Гальтон, тот еще фантазер, считал: на первой стадии развития евгеники будут изучать ее законы. На второй – применять на практике. А на третьей – законы станут не нужны, поскольку все люди осознают необходимость евгеники.
В будущем идеальном государстве коллегия специалистов сначала оценит физические, психические, интеллектуальные качества человека, а потом вынесет вердикт: пригоден он к размножению или нет.
Лицам, которые не пригодны, государство помогает – но только пока они не размножаются. Нарушителей заставляют эмигрировать. Принудительной стерилизации подлежат только душевно больные.
Такой вот искусственный отбор. «То, природа делает слепо, медленно и жестоко, следует делать быстро, прозорливо и мягко».
Кстати, Гальтон был убежденным расистом. Англосаксов он считал избранной расой, а тех же африканцев – просто неполноценными. В книге «Тропическая Южная Африка» так и написал: «Эти дикари напрашиваются на рабство. У них отсутствует независимость, они идут за хозяином, как спаниель».
И еще: «Слабые нации мира неизбежно должны уступить дорогу более благородным представителям человечества».
В 1915 году труды Гальтона были переведены на русский и были очень внимательно прочитаны…
 

                Утоп-модель

Само собой, идеи евгеники, которые изложил Гальтон – совсем не новые. 
Еще в Спарте вовсю практиковали выборочное убийство новорожденных с какими-то явными дефектами. Убить или не убить – решали эфоры, высшие советники. Хилых младенцев сбрасывали в пропасть: конечно, ведь спартанцам нужны непобедимые воины, а не больные! 

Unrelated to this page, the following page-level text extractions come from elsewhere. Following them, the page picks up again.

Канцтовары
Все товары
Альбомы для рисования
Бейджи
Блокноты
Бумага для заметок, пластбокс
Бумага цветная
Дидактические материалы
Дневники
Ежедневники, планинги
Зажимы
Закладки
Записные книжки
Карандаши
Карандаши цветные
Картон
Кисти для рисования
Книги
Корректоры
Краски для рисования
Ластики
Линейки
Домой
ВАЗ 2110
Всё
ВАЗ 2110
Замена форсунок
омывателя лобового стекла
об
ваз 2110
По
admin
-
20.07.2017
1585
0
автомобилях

В 4 веке до нашей эры Платон в «Государстве» проповедовал как позитивную евгенику, так и негативную.
Идея: стимулировать рождаемость от здоровых, умных и красивых, и ограничить для тех, кто болен.
Великий философ призывал сограждан: детям с дефектами, или рожденных от неполноценных родителей нужно отказывать в медицинской помощи, а «моральных выродков» и вовсе казнить.

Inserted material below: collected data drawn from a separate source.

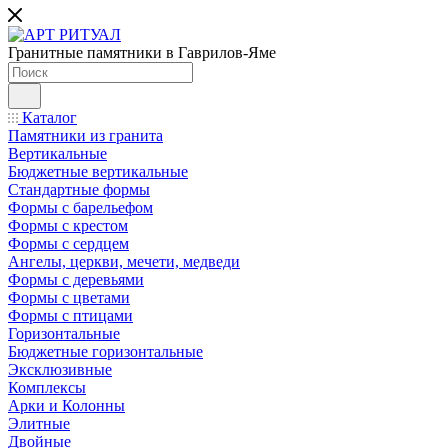
Гранитные памятники в Гаврилов-Яме
Каталог
Памятники из гранита
Вертикальные
Бюджетные вертикальные
Стандартные формы
Формы с барельефом
Формы с крестом
Формы с сердцем
Ангелы, церкви, мечети, медведи
Формы с деревьями
Формы с цветами
Формы с птицами
Горизонтальные
Бюджетные горизонтальные
Эксклюзивные
Комплексы
Арки и Колонны
Элитные
Двойные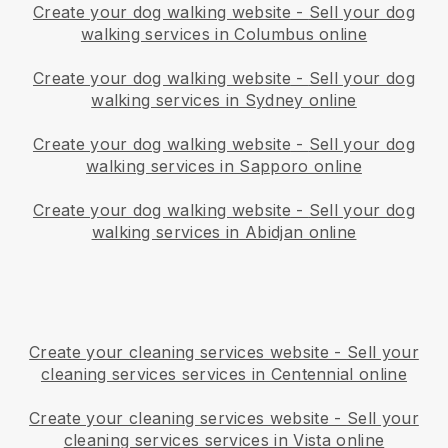
Create your dog walking website
-
Sell your dog
walking services in Columbus online
Create your dog walking website
-
Sell your dog
walking services in Sydney online
Create your dog walking website
-
Sell your dog
walking services in Sapporo online
Create your dog walking website
-
Sell your dog
walking services in Abidjan online
Create your cleaning services website
-
Sell your
cleaning services services in Centennial online
Create your cleaning services website
-
Sell your
cleaning services services in Vista online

Идеальное общество должно поощрять временные союзы избранных мужчин и женщин – чтобы они оставляли высококачественное потомство.   

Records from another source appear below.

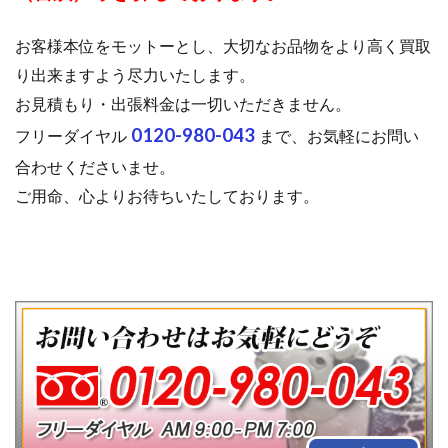
お客様本位をモットーとし、大切なお品物をより高く買取
り出来ますよう尽力いたします。
お見積もり・出張料金は一切いただきません。
0120-980-043
フリーダイヤル
まで、お気軽にお問い
合わせくださいませ。
ご用命、心よりお待ちいたしております。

В Древнем Риме - то же самое.  Сенека прямо говорил: «мы уничтожаем уродливое потомство и топим слабых и ненормальных новорожденных». Многие матери, по свидетельству Филона, просто оставляли их в каком-нибудь безлюдном месте.   
А вот еще один упертый евгеник - Тамазо Кампанелла, этот средневековый социалист-утопист. Он уверял: «размножение находится в компетенции государства, а не отдельных лиц. Поскольку отдельные лица часто рожают плохих детей и плохо воспитывают их, с предубеждением относясь к государству, их нужно, руководствуясь религиозным чувством, поручать заботе магистров».
Новое государство должно само выбирать родителей. «Совет мудрецов города устанавливает союз личностей с учетом их физических данных и темперамента, чтобы избежать появления уродливых и слабых детей…Начальники определяют, кто способен и кто вял к совокуплению, и какие мужчины и женщины более подходят друг к другу. А затем, и лишь после тщательного омовения, они допускаются к половым сношениям каждую третью ночь. Женщины статные и красивые сочетаются только со статными и крепкими мужами, полные же – с худыми, а худые – с полными, дабы они хорошо и с пользою уравновешивали друг друга».
Штат астрологов определяет правильное время совокупления, а беременные женщины проводят много времени среди «прекрасных статуй знаменитых мужей» - это хорошо повлияет на развитие будущего ребенка.
Сами начальники потомства не производят: по мнению Кампанеллы, интеллектуальная деятельность очень плохо влияет на детородную функцию.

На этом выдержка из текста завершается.